* **WHAT THE TASK ASKS**
Your output should be the records below, word for word and picture-free.

☆ ☆ ☆ ☆

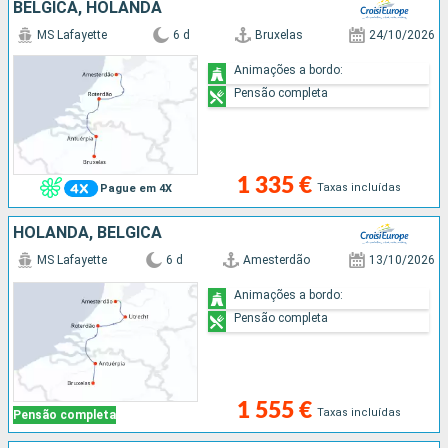
BÉLGICA, HOLANDA
MS Lafayette
6 d
Bruxelas
24/10/2026
Animações a bordo:
Pensão completa
1 335 €
Taxas incluídas
Pague em 4X
HOLANDA, BÉLGICA
MS Lafayette
6 d
Amesterdão
13/10/2026
Animações a bordo:
Pensão completa
1 555 €
Taxas incluídas
Pensão completa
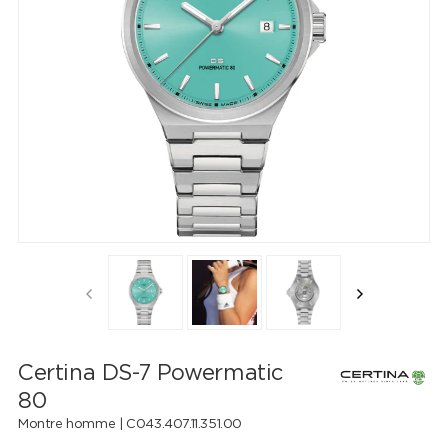
Certina DS-7 Powermatic
80
Montre homme |
C043.407.11.351.00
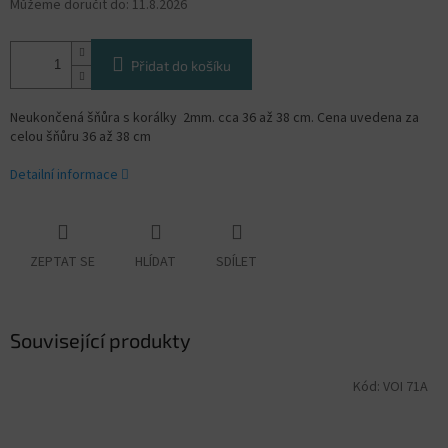
Můžeme doručit do:
11.8.2026
Přidat do košíku
Neukončená šňůra s korálky 2mm. cca 36 až 38 cm. Cena uvedena za
celou šňůru 36 až 38 cm
Detailní informace
ZEPTAT SE
HLÍDAT
SDÍLET
Související produkty
Kód:
VOI 71A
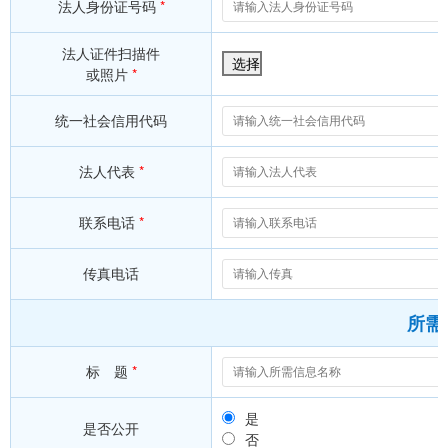
法人身份证号码
*
法人证件扫描件
选择
或照片
*
统一社会信用代码
法人代表
*
联系电话
*
传真电话
所需
标 题
*
是
是否公开
否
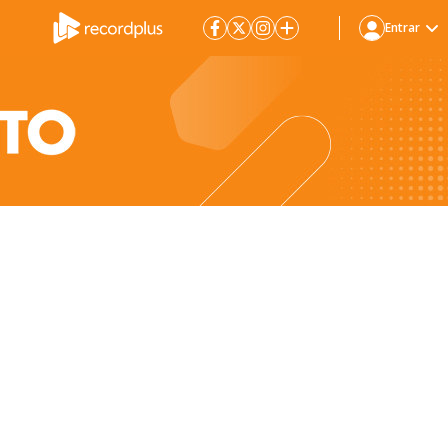
Entrar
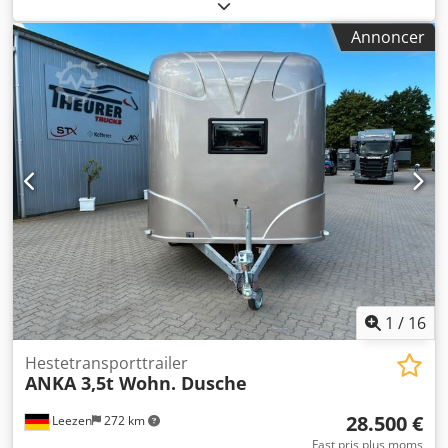
sadelrum, Totalvægt: 2.400 kg Sadelrum, aluminiumsbund
og meget mere. Der tages forbehold for fejl og ændringer.
Annoncer
* NETTOSALG MULIGT * TOP leasingtilbud muligt * STRAKS
TILGÆNGELIG Placering og besigtigelse af vores køretøjer:
STX HORSETRUCKS GERMANY Hamburgerstrasse 61 23816
Leezen Codpfx Acexlmkwodjrf Salg og service af alle
fabrikater inden for hestetransportere og trailere. Venligst
aftal tid på forhånd til besigtigelse hos Richard Theurer
eller Andreas Theurer
1
/
16
Hestetransporttrailer
ANKA 3,5t Wohn. Dusche
28.500 €
Leezen
272 km
Fast pris plus moms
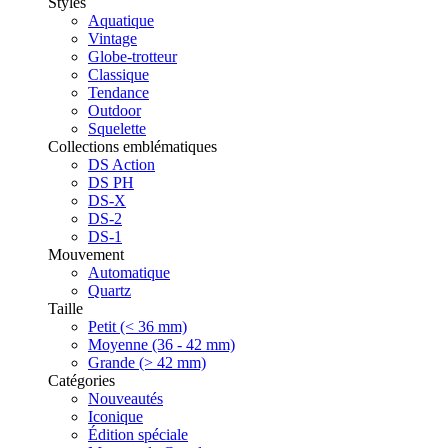
Styles
Aquatique
Vintage
Globe-trotteur
Classique
Tendance
Outdoor
Squelette
Collections emblématiques
DS Action
DS PH
DS-X
DS-2
DS-1
Mouvement
Automatique
Quartz
Taille
Petit (< 36 mm)
Moyenne (36 - 42 mm)
Grande (> 42 mm)
Catégories
Nouveautés
Iconique
Édition spéciale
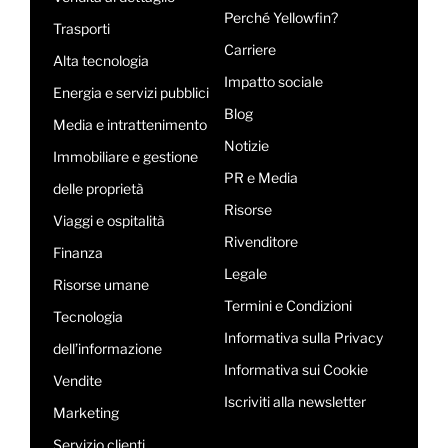
Perché Yellowfin?
Trasporti
Carriere
Alta tecnologia
Impatto sociale
Energia e servizi pubblici
Blog
Media e intrattenimento
Notizie
Immobiliare e gestione
PR e Media
delle proprietà
Risorse
Viaggi e ospitalità
Rivenditore
Finanza
Legale
Risorse umane
Termini e Condizioni
Tecnologia
Informativa sulla Privacy
dell’informazione
Informativa sui Cookie
Vendite
Iscriviti alla newsletter
Marketing
Servizio clienti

☆ ☆ ☆ ☆

* **FINISHED EXERCISE**
BÉLGICA, HOLANDA
MS Lafayette
6 d
Bruxelas
24/10/2026
Animações a bordo:
Pensão completa
1 335 €
Taxas incluídas
Pague em 4X
HOLANDA, BÉLGICA
MS Lafayette
6 d
Amesterdão
13/10/2026
Animações a bordo:
Pensão completa
1 555 €
Taxas incluídas
Pensão completa
Certina DS-7 Powermatic
80
Montre homme |
C043.407.11.351.00
Můžeme doručit do:
11.8.2026
Přidat do košíku
Neukončená šňůra s korálky 2mm. cca 36 až 38 cm. Cena uvedena za
celou šňůru 36 až 38 cm
Detailní informace
ZEPTAT SE
HLÍDAT
SDÍLET
Související produkty
Kód:
VOI 71A
法人身份证号码
*
法人证件扫描件
选择
或照片
*
统一社会信用代码
法人代表
*
联系电话
*
传真电话
所需
标 题
*
是
是否公开
否
Entrar
sadelrum, Totalvægt: 2.400 kg Sadelrum, aluminiumsbund
og meget mere. Der tages forbehold for fejl og ændringer.
Annoncer
* NETTOSALG MULIGT * TOP leasingtilbud muligt * STRAKS
TILGÆNGELIG Placering og besigtigelse af vores køretøjer:
STX HORSETRUCKS GERMANY Hamburgerstrasse 61 23816
Leezen Codpfx Acexlmkwodjrf Salg og service af alle
fabrikater inden for hestetransportere og trailere. Venligst
aftal tid på forhånd til besigtigelse hos Richard Theurer
eller Andreas Theurer
1
/
16
Hestetransporttrailer
ANKA 3,5t Wohn. Dusche
28.500 €
Leezen
272 km
Fast pris plus moms
Styles
Aquatique
Vintage
Globe-trotteur
Classique
Tendance
Outdoor
Squelette
Collections emblématiques
DS Action
DS PH
DS-X
DS-2
DS-1
Mouvement
Automatique
Quartz
Taille
Petit (< 36 mm)
Moyenne (36 - 42 mm)
Grande (> 42 mm)
Catégories
Nouveautés
Iconique
Édition spéciale
Perché Yellowfin?
Trasporti
Carriere
Alta tecnologia
Impatto sociale
Energia e servizi pubblici
Blog
Media e intrattenimento
Notizie
Immobiliare e gestione
PR e Media
delle proprietà
Risorse
Viaggi e ospitalità
Rivenditore
Finanza
Legale
Risorse umane
Termini e Condizioni
Tecnologia
Informativa sulla Privacy
dell’informazione
Informativa sui Cookie
Vendite
Iscriviti alla newsletter
Marketing
Servizio clienti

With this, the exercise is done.